Problem details: Every entry below should be repeated exactly; the pictures should not.

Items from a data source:
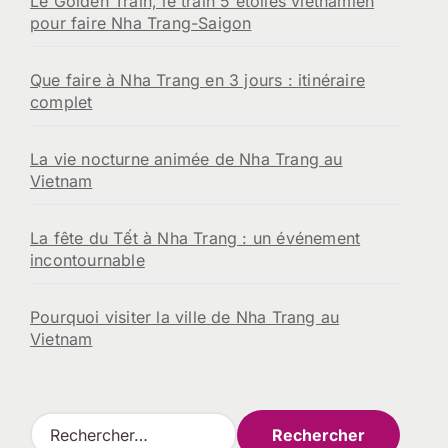
Le Golden Train, le train 5 étoiles vietnamien
pour faire Nha Trang-Saigon
Que faire à Nha Trang en 3 jours : itinéraire
complet
La vie nocturne animée de Nha Trang au
Vietnam
La fête du Tết à Nha Trang : un événement
incontournable
Pourquoi visiter la ville de Nha Trang au
Vietnam
R
e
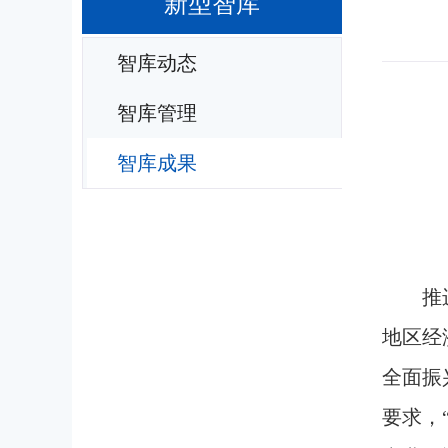
新型智库
智库动态
智库管理
智库成果
推
地区经
全面振
要求，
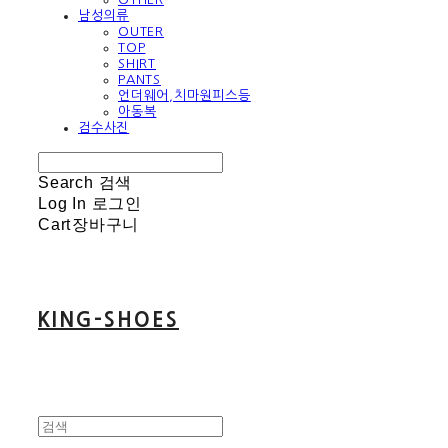
남성의류
OUTER
TOP
SHIRT
PANTS
언더웨어,치마원피스등
아동복
검수사진
Search
검색
Log In
로그인
Cart
장바구니
KING-SHOES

Answer for the task:
Le Golden Train, le train 5 étoiles vietnamien
pour faire Nha Trang-Saigon
Que faire à Nha Trang en 3 jours : itinéraire
complet
La vie nocturne animée de Nha Trang au
Vietnam
La fête du Tết à Nha Trang : un événement
incontournable
Pourquoi visiter la ville de Nha Trang au
Vietnam
R
e
新型智库
智库动态
智库管理
智库成果
推
地区经
全面振
要求，
남성의류
OUTER
TOP
SHIRT
PANTS
언더웨어,치마원피스등
아동복
검수사진
Search
검색
Log In
로그인
Cart
장바구니
KING-SHOES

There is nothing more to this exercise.